* TASK STATEMENT
Without the images, output each record below as it stands.

Collected data:
+ + + + +

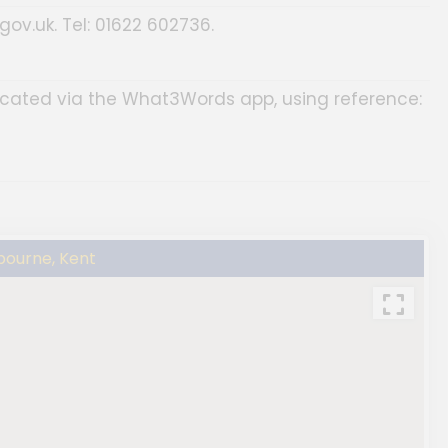
ov.uk. Tel: 01622 602736.
located via the What3Words app, using reference:
bourne, Kent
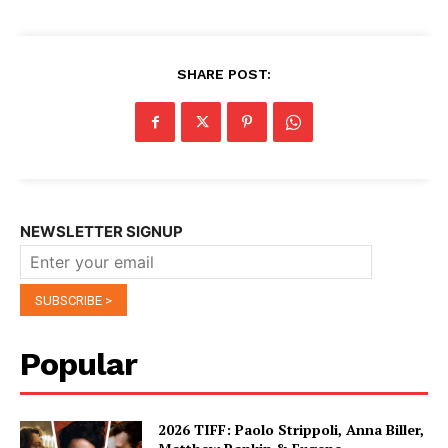
SHARE POST:
NEWSLETTER SIGNUP
Popular
2026 TIFF: Paolo Strippoli, Anna Biller,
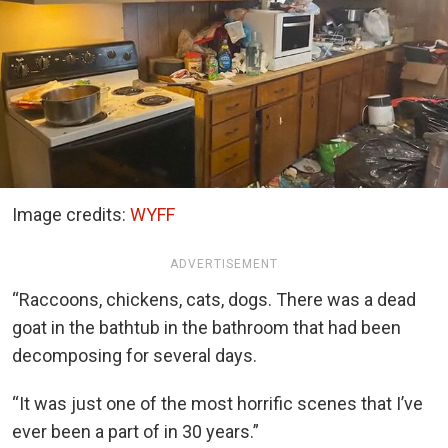
Image credits:
WYFF
ADVERTISEMENT
“Raccoons, chickens, cats, dogs. There was a dead
goat in the bathtub in the bathroom that had been
decomposing for several days.
“It was just one of the most horrific scenes that I’ve
ever been a part of in 30 years.”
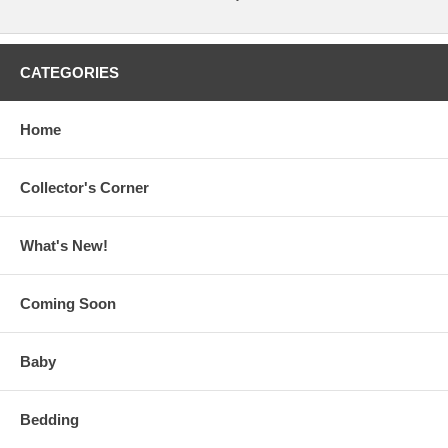
CATEGORIES
Home
Collector's Corner
What's New!
Coming Soon
Baby
Bedding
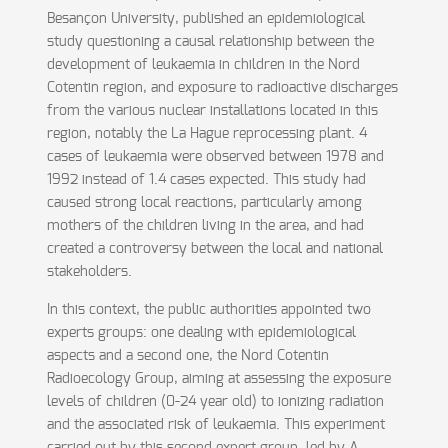
Besançon University, published an epidemiological
study questioning a causal relationship between the
development of leukaemia in children in the Nord
Cotentin region, and exposure to radioactive discharges
from the various nuclear installations located in this
region, notably the La Hague reprocessing plant. 4
cases of leukaemia were observed between 1978 and
1992 instead of 1.4 cases expected. This study had
caused strong local reactions, particularly among
mothers of the children living in the area, and had
created a controversy between the local and national
stakeholders.
In this context, the public authorities appointed two
experts groups: one dealing with epidemiological
aspects and a second one, the Nord Cotentin
Radioecology Group, aiming at assessing the exposure
levels of children (0-24 year old) to ionizing radiation
and the associated risk of leukaemia. This experiment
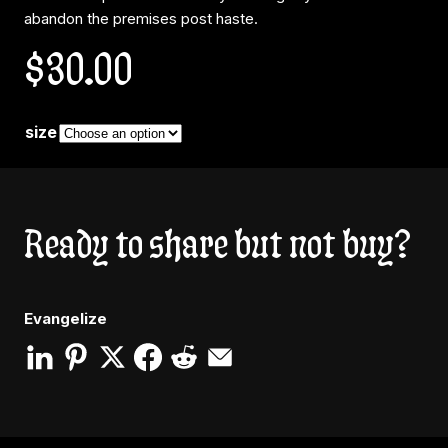
abandon the premises post haste.
$
30.00
size
Ready to share but not buy?
Evangelize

+ + + + +

* ANSWER SPACE
ov.uk. Tel: 01622 602736.
located via the What3Words app, using reference:
bourne, Kent
SHARE POST:
NEWSLETTER SIGNUP
Popular
2026 TIFF: Paolo Strippoli, Anna Biller,
Image credits:
WYFF
ADVERTISEMENT
“Raccoons, chickens, cats, dogs. There was a dead
goat in the bathtub in the bathroom that had been
decomposing for several days.
“It was just one of the most horrific scenes that I’ve
ever been a part of in 30 years.”
CATEGORIES
Home
Collector's Corner
What's New!
Coming Soon
Baby
Bedding
Besançon University, published an epidemiological
study questioning a causal relationship between the
development of leukaemia in children in the Nord
Cotentin region, and exposure to radioactive discharges
from the various nuclear installations located in this
region, notably the La Hague reprocessing plant. 4
cases of leukaemia were observed between 1978 and
1992 instead of 1.4 cases expected. This study had
caused strong local reactions, particularly among
mothers of the children living in the area, and had
created a controversy between the local and national
stakeholders.
In this context, the public authorities appointed two
experts groups: one dealing with epidemiological
aspects and a second one, the Nord Cotentin
Radioecology Group, aiming at assessing the exposure
levels of children (0-24 year old) to ionizing radiation
and the associated risk of leukaemia. This experiment
abandon the premises post haste.
$
30.00
size
Ready to share but not buy?
Evangelize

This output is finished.